Donna Bowman from The A.V. Club compared "Halloween" to the highly praised episode "Fizbo", saying ""Halloween" reminded me very much of season one’s 'Fizbo', especially in the chaotic climax where everyone contributes their particular insecurity or neurosis." The A.V. Club later named it, along with "Fifteen Percent" and "Truth Be Told", the best 2010 episodes of Modern Family.

James Poniewozik of Time gave the episode a positive review calling it "fine", but not his "favorite". He named Gloria's storyline his favorite, saying "Sofia Vergara's exaggerated, passive-aggressive American accent was brilliant".

Joel Keller of TV Squad praised the development of Claire, and felt that her "losing it" helped "soften her character."

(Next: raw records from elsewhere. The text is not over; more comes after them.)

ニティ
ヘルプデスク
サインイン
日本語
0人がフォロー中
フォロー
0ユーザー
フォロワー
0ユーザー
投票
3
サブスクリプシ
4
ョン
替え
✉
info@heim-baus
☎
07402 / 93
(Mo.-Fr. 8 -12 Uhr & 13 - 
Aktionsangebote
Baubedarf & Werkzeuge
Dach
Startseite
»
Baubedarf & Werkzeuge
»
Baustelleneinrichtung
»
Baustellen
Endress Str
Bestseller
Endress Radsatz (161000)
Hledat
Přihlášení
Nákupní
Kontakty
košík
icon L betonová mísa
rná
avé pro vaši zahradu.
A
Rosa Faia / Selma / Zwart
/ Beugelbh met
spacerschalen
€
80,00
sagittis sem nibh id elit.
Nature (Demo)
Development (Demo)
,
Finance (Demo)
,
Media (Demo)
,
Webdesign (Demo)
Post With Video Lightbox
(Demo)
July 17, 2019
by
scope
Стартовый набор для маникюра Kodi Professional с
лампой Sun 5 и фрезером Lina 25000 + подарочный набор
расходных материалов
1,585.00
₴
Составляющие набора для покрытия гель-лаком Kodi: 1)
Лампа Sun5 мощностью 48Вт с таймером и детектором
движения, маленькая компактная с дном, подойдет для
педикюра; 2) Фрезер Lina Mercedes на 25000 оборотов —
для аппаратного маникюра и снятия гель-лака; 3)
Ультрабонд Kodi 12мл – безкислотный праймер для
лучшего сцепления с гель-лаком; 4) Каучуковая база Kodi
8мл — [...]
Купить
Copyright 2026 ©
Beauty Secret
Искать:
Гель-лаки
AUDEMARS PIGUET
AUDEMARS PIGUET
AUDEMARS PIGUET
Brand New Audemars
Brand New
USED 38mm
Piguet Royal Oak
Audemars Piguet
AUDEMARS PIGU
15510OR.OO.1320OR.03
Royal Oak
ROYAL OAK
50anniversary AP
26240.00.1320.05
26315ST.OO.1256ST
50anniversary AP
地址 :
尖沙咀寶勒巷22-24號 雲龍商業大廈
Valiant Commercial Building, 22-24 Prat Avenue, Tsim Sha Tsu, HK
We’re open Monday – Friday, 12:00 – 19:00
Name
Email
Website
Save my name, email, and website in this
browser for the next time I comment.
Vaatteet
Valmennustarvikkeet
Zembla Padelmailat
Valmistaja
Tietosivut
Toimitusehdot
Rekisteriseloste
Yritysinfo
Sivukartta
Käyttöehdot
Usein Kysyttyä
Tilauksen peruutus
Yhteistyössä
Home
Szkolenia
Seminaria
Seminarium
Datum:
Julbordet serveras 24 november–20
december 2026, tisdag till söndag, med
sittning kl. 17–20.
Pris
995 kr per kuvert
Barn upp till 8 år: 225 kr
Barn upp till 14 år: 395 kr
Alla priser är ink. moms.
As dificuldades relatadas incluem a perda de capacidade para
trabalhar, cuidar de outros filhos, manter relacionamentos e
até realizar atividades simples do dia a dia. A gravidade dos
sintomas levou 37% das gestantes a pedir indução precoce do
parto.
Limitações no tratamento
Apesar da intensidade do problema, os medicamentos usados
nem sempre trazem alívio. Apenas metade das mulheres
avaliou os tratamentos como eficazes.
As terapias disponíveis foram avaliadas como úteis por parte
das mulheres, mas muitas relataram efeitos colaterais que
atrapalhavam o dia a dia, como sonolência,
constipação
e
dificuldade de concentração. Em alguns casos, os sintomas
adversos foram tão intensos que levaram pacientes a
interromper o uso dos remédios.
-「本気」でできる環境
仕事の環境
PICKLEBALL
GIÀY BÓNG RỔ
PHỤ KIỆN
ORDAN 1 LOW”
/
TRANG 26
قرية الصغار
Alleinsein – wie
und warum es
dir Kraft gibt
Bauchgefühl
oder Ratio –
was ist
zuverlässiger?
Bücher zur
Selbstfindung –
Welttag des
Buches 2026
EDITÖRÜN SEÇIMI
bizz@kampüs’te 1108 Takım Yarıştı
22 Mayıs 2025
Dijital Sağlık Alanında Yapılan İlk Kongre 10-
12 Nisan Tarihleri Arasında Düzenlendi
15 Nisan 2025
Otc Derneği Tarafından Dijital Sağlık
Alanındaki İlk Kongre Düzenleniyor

Joye Eng of TV Guide named Gloria's storyline the best moment of the week the episode premiered. She named Gloria's "reaction shot when he inevitably unwraps a package of tiny Jesus figurines" and "Sofia Vergara's version of a typical American accent" the most "fun". Kara Klenc of the same website called it a "great episode". It was later named it the eleventh best television episode of 2010 by the website.

On the other hand, Michael Slezak of Entertainment Weekly gave the episode a negative review. He wrote: "The unimaginatively titled "Halloween" was probably the least hilarious installment to date of Modern Family's second season". He also criticized the ending to Cameron's story, saying "while I expected the big reveal would leave me howling, when it finally came ('I wet my pants!'), I didn't even crack a smile."

===Awards and nominations===
"Halloween" received several Primetime Emmy Award nominations. The episode was nominated for Outstanding Art Direction for a Single-Camera Series, Outstanding Picture Single-Camera Picture Editing for a Comedy Series, and Outstanding Sound Mixing for a Comedy or Drama Series (Half-Hour) and Animation. The episode eventually won for Outstanding Directing for a Comedy Series for Michael Spiller.

Ferguson, who submitted this episode, was nominated for Outstanding Supporting Actor in a Comedy Series, but lost to co-star Burrell.